### TASK OBJECTIVE
Output the data unchanged and complete, minus the images.

### INFORMATION SUPPLIED
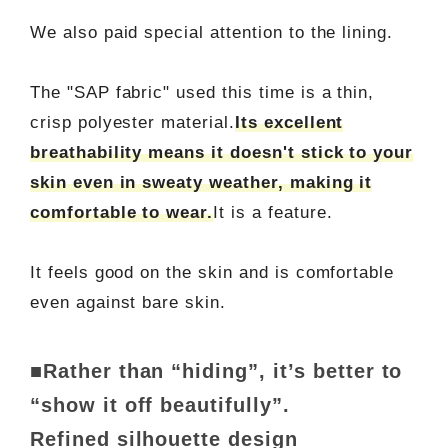
We also paid special attention to the lining.
The "SAP fabric" used this time is a thin,
crisp polyester material.
Its excellent
breathability means it doesn't stick to your
skin even in sweaty weather, making it
comfortable to wear.
It is a feature.
It feels good on the skin and is comfortable
even against bare skin.
■Rather than “hiding”, it’s better to
“show it off beautifully”.
Refined silhouette design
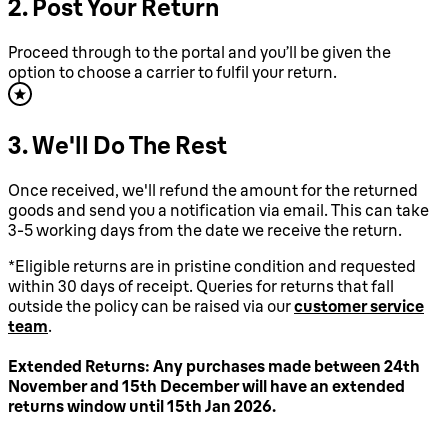
2. Post Your Return
Proceed through to the portal and you’ll be given the
option to choose a carrier to fulfil your return.
3. We'll Do The Rest
Once received, we'll refund the amount for the returned
goods and send you a notification via email. This can take
3-5 working days from the date we receive the return.
*Eligible returns are in pristine condition and requested
within 30 days of receipt. Queries for returns that fall
outside the policy can be raised via our
customer service
team
.
Extended Returns: Any purchases made between 24th
November and 15th December will have an extended
returns window until 15th Jan 2026.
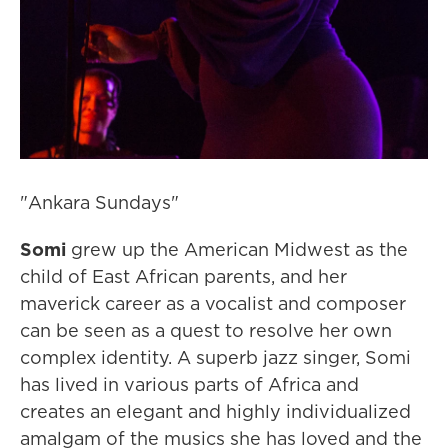
"Ankara Sundays"
Somi
grew up the American Midwest as the
child of East African parents, and her
maverick career as a vocalist and composer
can be seen as a quest to resolve her own
complex identity. A superb jazz singer, Somi
has lived in various parts of Africa and
creates an elegant and highly individualized
amalgam of the musics she has loved and the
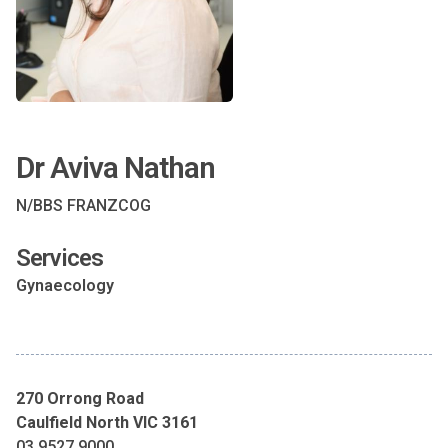
Dr Aviva Nathan
N/BBS FRANZCOG
Services
Gynaecology
270 Orrong Road
Caulfield North VIC 3161
03 9527 9000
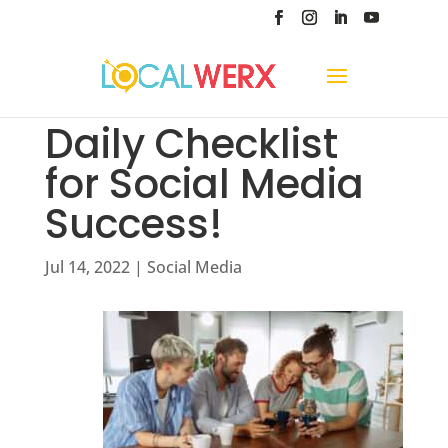
Daily Checklist
for Social Media
Success!
Jul 14, 2022
|
Social Media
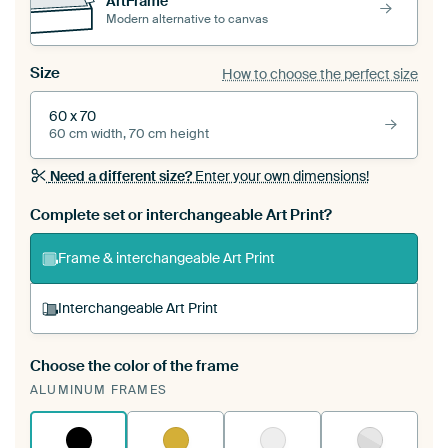
ArtFrame™
Modern alternative to canvas
Size
How to choose the perfect size
60 x 70
60 cm width, 70 cm height
Need a different size?
Enter your own dimensions!
Complete set or interchangeable Art Print?
Frame & interchangeable Art Print
Interchangeable Art Print
Choose the color of the frame
A changeable Art Print is stretched into your
ALUMINUM FRAMES
existing ArtFrame™
See how it works.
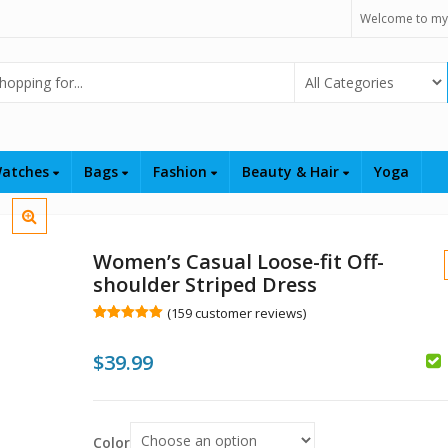
Welcome to my
Select Category
atches
Bags
Fashion
Beauty & Hair
Yoga
Women’s Casual Loose-fit Off-
shoulder Striped Dress
(
159
customer reviews)
Rated
159
5.00
out of 5
$
39.99
based on
customer
ratings
$
$
Color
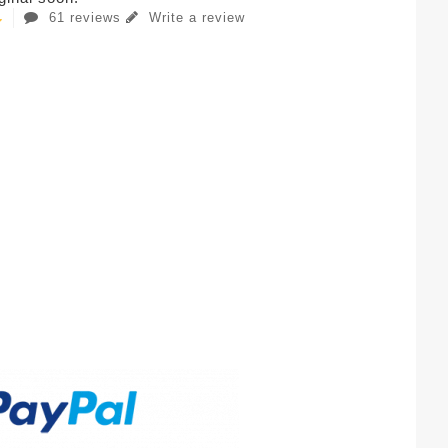
61 reviews
Write a review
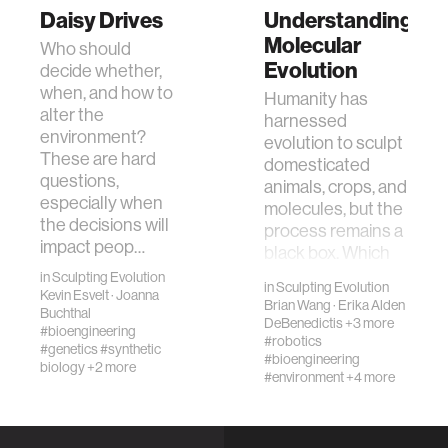
Daisy Drives
Understanding
Molecular
Who should
Evolution
decide whether,
when, and how to
Humanity has
alter the
harnessed
environment?
evolution to sculpt
These are hard
domesticated
questions,
animals, crops, and
especially when
molecules, but the
the decisions will
process remains a
impact peop…
black box. Which
combinati…
in
Sculpting Evolution
in
Sculpting Evolution
Kevin Esvelt
·
Joanna
Brian Wang
·
Erika Alden
Buchthal
DeBenedictis
+3 more
#bioengineering
#robotics
#genetics
#synthetic
#bioengineering
biology
+2 more
#environment
+4 more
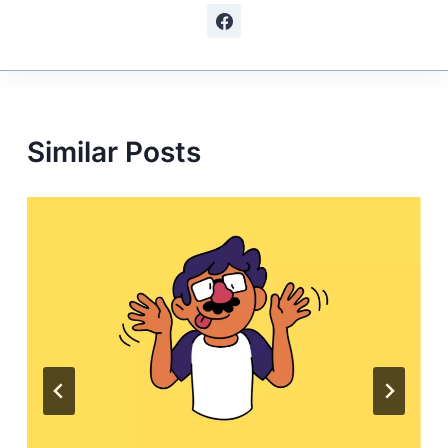
Similar Posts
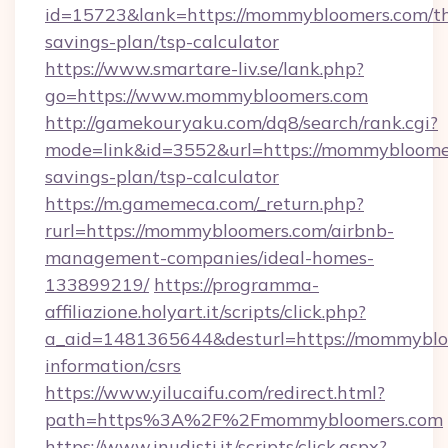
id=15723&lank=https://mommybloomers.com/thr
savings-plan/tsp-calculator
https://www.smartare-liv.se/lank.php?
go=https://www.mommybloomers.com
http://gamekouryaku.com/dq8/search/rank.cgi?
mode=link&id=3552&url=https://mommybloomer
savings-plan/tsp-calculator
https://m.gamemeca.com/_return.php?
rurl=https://mommybloomers.com/airbnb-
management-companies/ideal-homes-
133899219/
https://programma-
affiliazione.holyart.it/scripts/click.php?
a_aid=1481365644&desturl=https://mommybloo
information/csrs
https://www.yilucaifu.com/redirect.html?
path=https%3A%2F%2Fmommybloomers.com
https://www.inudisti.it/scripts/click.aspx?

### THE COMPLETED TASK
We also paid special attention to the lining.
The "SAP fabric" used this time is a thin,
crisp polyester material.
Its excellent
breathability means it doesn't stick to your
skin even in sweaty weather, making it
comfortable to wear.
It is a feature.
It feels good on the skin and is comfortable
even against bare skin.
■Rather than “hiding”, it’s better to
“show it off beautifully”.
Refined silhouette design
2. Post Your Return
Proceed through to the portal and you’ll be given the
option to choose a carrier to fulfil your return.
3. We'll Do The Rest
Once received, we'll refund the amount for the returned
goods and send you a notification via email. This can take
3-5 working days from the date we receive the return.
*Eligible returns are in pristine condition and requested
within 30 days of receipt. Queries for returns that fall
outside the policy can be raised via our
customer service
team
.
Extended Returns: Any purchases made between 24th
November and 15th December will have an extended
returns window until 15th Jan 2026.
"Ankara Sundays"
Somi
grew up the American Midwest as the
child of East African parents, and her
maverick career as a vocalist and composer
can be seen as a quest to resolve her own
complex identity. A superb jazz singer, Somi
has lived in various parts of Africa and
creates an elegant and highly individualized
amalgam of the musics she has loved and the
Dr Aviva Nathan
N/BBS FRANZCOG
Services
Gynaecology
270 Orrong Road
Caulfield North VIC 3161
03 9527 9000
Daily Checklist
for Social Media
Success!
Jul 14, 2022
|
Social Media
ArtFrame™
Modern alternative to canvas
Size
How to choose the perfect size
60 x 70
60 cm width, 70 cm height
Need a different size?
Enter your own dimensions!
Complete set or interchangeable Art Print?
Frame & interchangeable Art Print
Interchangeable Art Print
Choose the color of the frame
A changeable Art Print is stretched into your
ALUMINUM FRAMES
existing ArtFrame™
See how it works.
Welcome to my
Select Category
atches
Bags
Fashion
Beauty & Hair
Yoga
Women’s Casual Loose-fit Off-
shoulder Striped Dress
(
159
customer reviews)
Rated
159
5.00
out of 5
$
39.99
based on
customer
ratings
$
$
Color
61 reviews
Write a review
Daisy Drives
Understanding
Molecular
Who should
Evolution
decide whether,
when, and how to
Humanity has
alter the
harnessed
environment?
evolution to sculpt
These are hard
domesticated
questions,
animals, crops, and
especially when
molecules, but the
the decisions will
process remains a
impact peop…
black box. Which
combinati…
in
Sculpting Evolution
in
Sculpting Evolution
Kevin Esvelt
·
Joanna
Brian Wang
·
Erika Alden
Buchthal
DeBenedictis
+3 more
#bioengineering
#robotics
#genetics
#synthetic
#bioengineering
biology
+2 more
#environment
+4 more
Similar Posts
id=15723&lank=https://mommybloomers.com/thr
savings-plan/tsp-calculator
https://www.smartare-liv.se/lank.php?
go=https://www.mommybloomers.com
http://gamekouryaku.com/dq8/search/rank.cgi?
mode=link&id=3552&url=https://mommybloomer
savings-plan/tsp-calculator
https://m.gamemeca.com/_return.php?
rurl=https://mommybloomers.com/airbnb-
management-companies/ideal-homes-
133899219/
https://programma-
affiliazione.holyart.it/scripts/click.php?
a_aid=1481365644&desturl=https://mommybloo
information/csrs
https://www.yilucaifu.com/redirect.html?
path=https%3A%2F%2Fmommybloomers.com
https://www.inudisti.it/scripts/click.aspx?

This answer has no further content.